Inbound flow (external → board)
Receive the external system's webhooks, verify the provider's signature before any mutation, resolve the linked card, and mutate the board:
plugin.onInbound({
method: "POST",
path: "/github/webhook",
verifyExternalSignature: (req) => { /* provider HMAC over req.rawBody */ return ok; },
handler: async (req) => {
const link = await plugin.ctx.links.findByExternal(boardId, "github", externalId);
if (link) await plugin.ctx.client.comments.add(link.cardId, { body: "…" });
return { status: 200, body: "ok" };
},
});| Provider | Verify |
|---|---|
| Slack | v0= HMAC over v0:{timestamp}:{rawBody} with the signing secret; reject stale timestamps |
| GitHub | X-Hub-Signature-256 = sha256= HMAC-SHA256 over the raw body |
| GitLab | constant-time compare X-Gitlab-Token to a shared token (not HMAC) |
Always verify over the raw request bytes, never the re-serialized JSON.
EntityLinks & the echo-loop guard
An EntityLink maps a board card to an external object owned by your integration — the glue for bidirectional sync. Links are unique on (integration, externalSystem, externalId), so upsert is idempotent.

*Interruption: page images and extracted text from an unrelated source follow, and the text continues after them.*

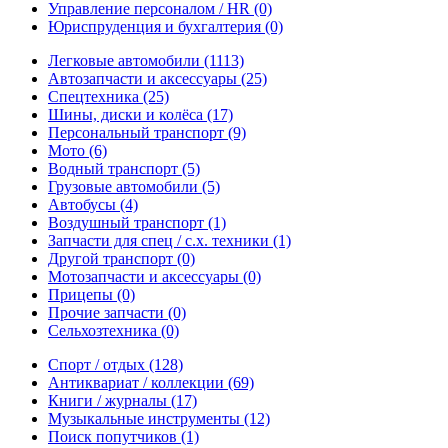
Управление персоналом / HR
(0)
Юриспруденция и бухгалтерия
(0)
Легковые автомобили
(1113)
Автозапчасти и аксессуары
(25)
Спецтехника
(25)
Шины, диски и колёса
(17)
Персональный транспорт
(9)
Мото
(6)
Водный транспорт
(5)
Грузовые автомобили
(5)
Автобусы
(4)
Воздушный транспорт
(1)
Запчасти для спец / с.х. техники
(1)
Другой транспорт
(0)
Мотозапчасти и аксессуары
(0)
Прицепы
(0)
Прочие запчасти
(0)
Сельхозтехника
(0)
Спорт / отдых
(128)
Антиквариат / коллекции
(69)
Книги / журналы
(17)
Музыкальные инструменты
(12)
Поиск попутчиков
(1)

Without a guard, syncing loops forever (external → board → external → …). The fix is actor attribution: your inbound mutations are authored by your integration's own actor, so drop events you caused with ctx.isEcho(event) (which checks event.actorId === selfActorId, with event.origin as defense-in-depth).
Per-install config
Every integration row carries a non-secret config blob (channel mappings, list ids, repo/project). A board admin sets it at install or via PATCH …/integrations/:id { config } — no redeploy. The plugin reads it through ctx.config (getters at event time), and the SDK auto-refreshes when it receives integration.updated, so admin remaps apply live.
Local testing
The scaffold ships a replay harness that signs a sample payload and drives it through your event router — proving onEvent handlers fire without a running core (plugin.dispatchEvent(body, headers)). For real webhooks, expose your port with a tunnel (ngrok, cloudflared) and use the public HTTPS URL as the integration's inboundUrl. Point the plugin at a local core by setting KANBAN_API_URL, KANBAN_TOKEN, KANBAN_SIGNING_SECRET, and KANBAN_SELF_ACTOR_ID from the one-time install response.
Deployment
A plugin is a plain container — the scaffold generates a multi-stage Dockerfile and an .env.example. Give it the install credentials plus external secrets, and expose its inbound port behind HTTPS. The reference integrations (Slack, GitHub, GitLab) run behind an opt-in Compose profile so a plain docker compose up is unchanged:
docker compose --profile integrations up # starts slack/github/gitlab alongside apiDeliveries are at-least-once — keep inbound and outbound handlers idempotent (EntityLink upsert + ctx.isEcho make this natural). A 401 from the action client means the integration was uninstalled (its token was revoked).
Publishing
A central plugin registry/marketplace is intentionally out of scope for v1. For now, distribute a plugin as any service: publish the package and/or a container image, and document the install command + required IntegrationSecret keys. The wire contract described here (signed webhooks + REST + the EntityLink API + the manifest schema) is the stable surface a future registry will build on.